__Work order__: The data below is to be transcribed word for word; pictures are to be excluded.

__The records__:
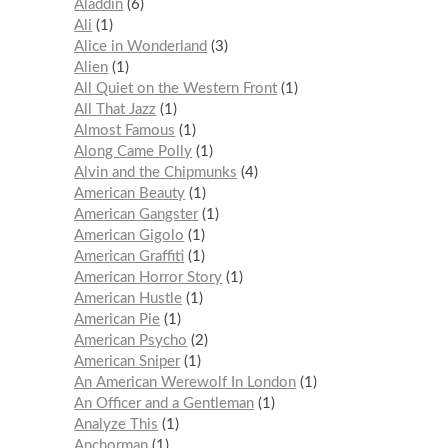
Aladdin
6
Ali
1
Alice in Wonderland
3
Alien
1
All Quiet on the Western Front
1
All That Jazz
1
Almost Famous
1
Along Came Polly
1
Alvin and the Chipmunks
4
American Beauty
1
American Gangster
1
American Gigolo
1
American Graffiti
1
American Horror Story
1
American Hustle
1
American Pie
1
American Psycho
2
American Sniper
1
An American Werewolf In London
1
An Officer and a Gentleman
1
Analyze This
1
Anchorman
1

__Response area__:
Aladdin
6
Ali
1
Alice in Wonderland
3
Alien
1
All Quiet on the Western Front
1
All That Jazz
1
Almost Famous
1
Along Came Polly
1
Alvin and the Chipmunks
4
American Beauty
1
American Gangster
1
American Gigolo
1
American Graffiti
1
American Horror Story
1
American Hustle
1
American Pie
1
American Psycho
2
American Sniper
1
An American Werewolf In London
1
An Officer and a Gentleman
1
Analyze This
1
Anchorman
1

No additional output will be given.